Moreover, the book’s subject—the phenomenon of fictional or imaginary characters taking on a life of their own (although usually relegated to the marginal realm of the paranormal)—can be fascinating, as the many reports and anecdotes collected here demonstrate.

So what exactly is the problem that so many books like this present? It is, sadly, that heaps of anecdotal incidents and brief quotes from hundreds of other authors or writers do not result in a sum that is greater than its parts. Instead, with a minimum of connective threading, one is led from one odd tale to another, as if the sheer agglomeration of these tidbits amounts to conclusive proof of . . . something.

In the case of Ramesh’s Embodied Imaginations, I was enticed by the many accounts of authors experiencing the apparent autonomy of their characters and the sensation of their books being written by a creative power greater than themselves. Having experienced this uncanny feeling myself, I was eager for an intelligent discussion of what might lie behind it. But the structure of the book seemed to consist of the adding on of example upon example, from this angle and that, without a deeper consideration of their ultimate meaning or implications about our universe and human consciousness. To quote from one representative passage from the book at hand

"In her spiritualist work, There is No Death (1892), Florence Marryat often alludes to mediums and spirit manifestations regarding artistic talent. Similarly, during Victor Hugo’s exile in Jersey, he reportedly talked with Shakespeare, Plato, Hannibal, Rousseau, Galileo, Sir Walter Scott, and Jesus, gaining insights he felt obligated to share with humanity. Machiavelli is said to have had imaginary dinner conversations with ancient poets and historical figures such as Moses, Romulus, and Theseus. Oliver Napoleon Hill, an American self-help author, admitted to having received his inspiration from a council of 33 ‘invisible masters’. Blavatsky distinguished between her own works and the few parts ascribed to spirits. For almost twenty years, [Jane] Roberts channeled an entity [calling] himself “Seth” and produced an extensive body of writings comprising more than 30 volumes collectively known as the Seth material.”

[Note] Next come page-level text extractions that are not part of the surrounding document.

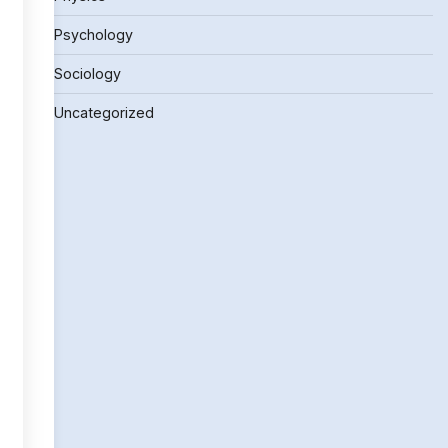
Psychology
Sociology
Uncategorized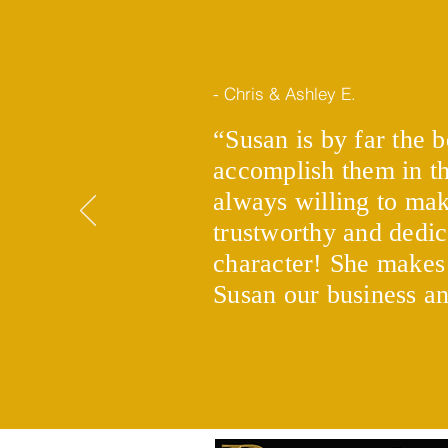
- Chris & Ashley E.
“Susan is by far the b
accomplish them in th
Using gifts and alternative
ways to fund your down
always willing to mak
payment
trustworthy and dedic
character! She makes
Susan our business a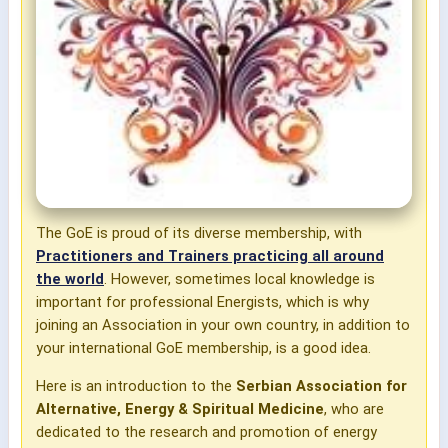
The GoE is proud of its diverse membership, with
Practitioners and Trainers practicing all around
the world
. However, sometimes local knowledge is
important for professional Energists, which is why
joining an Association in your own country, in addition to
your international GoE membership, is a good idea.
Here is an introduction to the
Serbian Association for
Alternative, Energy & Spiritual Medicine
, who are
dedicated to the research and promotion of energy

There is nothing wrong with such a succession of examples, I suppose, but to have chapter after chapter packed with them, without much of a building argument or an inclusive theory, is more like an anthology of “Ripley’s Believe It or Not!” cartoons than a serious consideration of parapsychological phenomena.    

Ramesh drew upon a wide variety of sources and religious traditions, but the book ultimately seemed to be a compendium of anecdotes and not a whole lot more. Rather than drawing me into a stream of thought that seemed to build upon itself and move me forward toward an insightful conclusion, I felt that all the researched material was more or less of the same second- and third-hand quality, and treated as of equal weight.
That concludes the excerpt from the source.